Stone Soup

In Des001 today we visited the concept of Stone Soup. This idea is from an old children's story, which is captured and portrayed wonderfully in Marcia Brown's Stone Soup. The concept was to create out of nothing, and ultimately, to become inspired to use what we could find.

 As my peers and I embarked on a project to make a creative and aesthetically pleasing piece of art out of the items that we found or had brought to class with us, we were constantly thinking about different ways to utilize the same materials. This is a process that doesn't just breed creativity, but also an amount of inspiration in itself, because we were in a situation where we were forcing inspiration. This, as I continuously argue, is what design is to me.

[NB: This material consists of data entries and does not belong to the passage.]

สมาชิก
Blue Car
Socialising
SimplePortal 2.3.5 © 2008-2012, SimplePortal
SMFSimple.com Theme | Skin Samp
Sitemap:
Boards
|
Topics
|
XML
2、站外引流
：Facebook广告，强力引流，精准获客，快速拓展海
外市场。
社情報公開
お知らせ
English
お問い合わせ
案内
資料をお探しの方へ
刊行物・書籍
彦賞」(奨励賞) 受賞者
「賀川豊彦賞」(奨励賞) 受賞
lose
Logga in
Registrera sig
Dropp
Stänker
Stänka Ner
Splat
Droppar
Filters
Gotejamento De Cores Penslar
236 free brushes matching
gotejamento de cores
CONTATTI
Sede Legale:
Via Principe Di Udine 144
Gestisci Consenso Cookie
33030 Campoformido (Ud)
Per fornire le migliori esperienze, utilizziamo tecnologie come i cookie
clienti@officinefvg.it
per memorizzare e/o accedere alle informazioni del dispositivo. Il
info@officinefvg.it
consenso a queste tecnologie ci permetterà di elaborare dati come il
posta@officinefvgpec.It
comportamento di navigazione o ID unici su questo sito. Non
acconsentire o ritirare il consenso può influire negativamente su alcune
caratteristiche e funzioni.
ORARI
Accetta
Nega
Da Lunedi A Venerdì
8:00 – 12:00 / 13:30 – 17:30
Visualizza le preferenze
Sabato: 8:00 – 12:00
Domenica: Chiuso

Designers keep themselves in a perpetual state of inspiration, so that when the time comes to do something, they have a plethora of ideas (and i MEAN a plethora). We will never be able to put into motion every project we imagine. We must pick and choose the concepts worth pursuing, or worth experimenting with.

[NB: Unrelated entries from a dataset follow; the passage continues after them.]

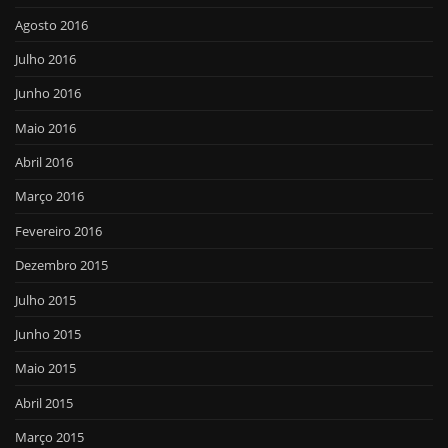
Agosto 2016
Julho 2016
Junho 2016
Maio 2016
Abril 2016
Março 2016
Fevereiro 2016
Dezembro 2015
Julho 2015
Junho 2015
Maio 2015
Abril 2015
Março 2015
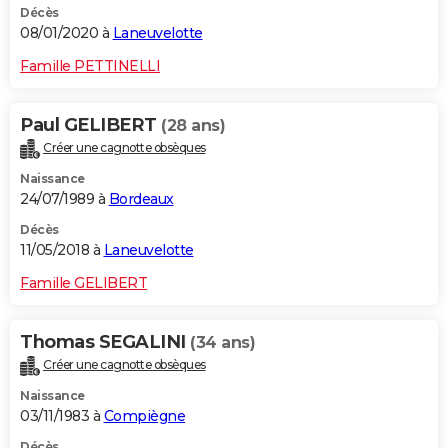
Décès
08/01/2020 à
Laneuvelotte
Famille PETTINELLI
Paul GELIBERT
(28 ans)
Créer une cagnotte obsèques
Naissance
24/07/1989 à
Bordeaux
Décès
11/05/2018 à
Laneuvelotte
Famille GELIBERT
Thomas SEGALINI
(34 ans)
Créer une cagnotte obsèques
Naissance
03/11/1983 à
Compiègne
Décès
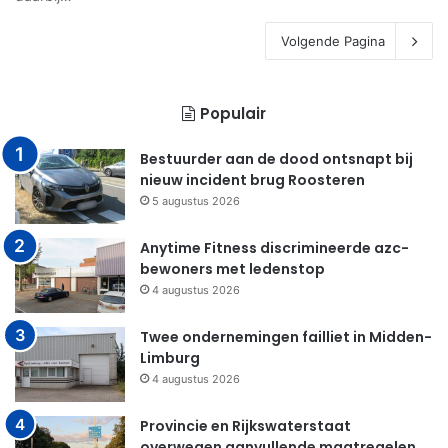
Volgende Pagina
Populair
Bestuurder aan de dood ontsnapt bij
nieuw incident brug Roosteren
5 augustus 2026
Anytime Fitness discrimineerde azc-
bewoners met ledenstop
4 augustus 2026
Twee ondernemingen failliet in Midden-
Limburg
4 augustus 2026
Provincie en Rijkswaterstaat
overwegen aanvullende maatregelen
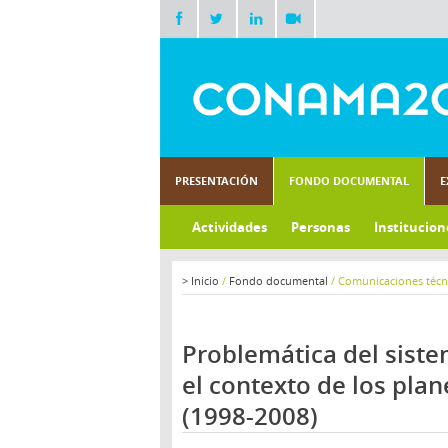
PRESENTACIÓN
FONDO DOCUMENTAL
E
Actividades
Personas
Institucion
>
Inicio
/
Fondo documental
/
Comunicaciones técn
Problemática del siste
el contexto de los pla
(1998-2008)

This is why we started out our Stone Soup with sketches of what we thought we could create. In the end, though, our project came out with a bit of artwork from each of us, and didn't really look like anything we imagined beforehand. Putting the piece together was surprisingly easy. With a group full of designers, we were at no loss when it came to ideas. We had almost too many different materials to work with when we really looked at what we had brought and the trees around us. Deciding to use branches in the piece was the first step, and the branches provided a framework for our other materials.

This act of creating without reason, planning, or stake in the end product reminded us of preschool, and we all had to quiet our minds to create things in pure simplicity. There was no complicating the design with messages, rules, symmetry, coordination or theory; there was only the process. We took the final piece down only minutes after finishing this ephemeral piece of art.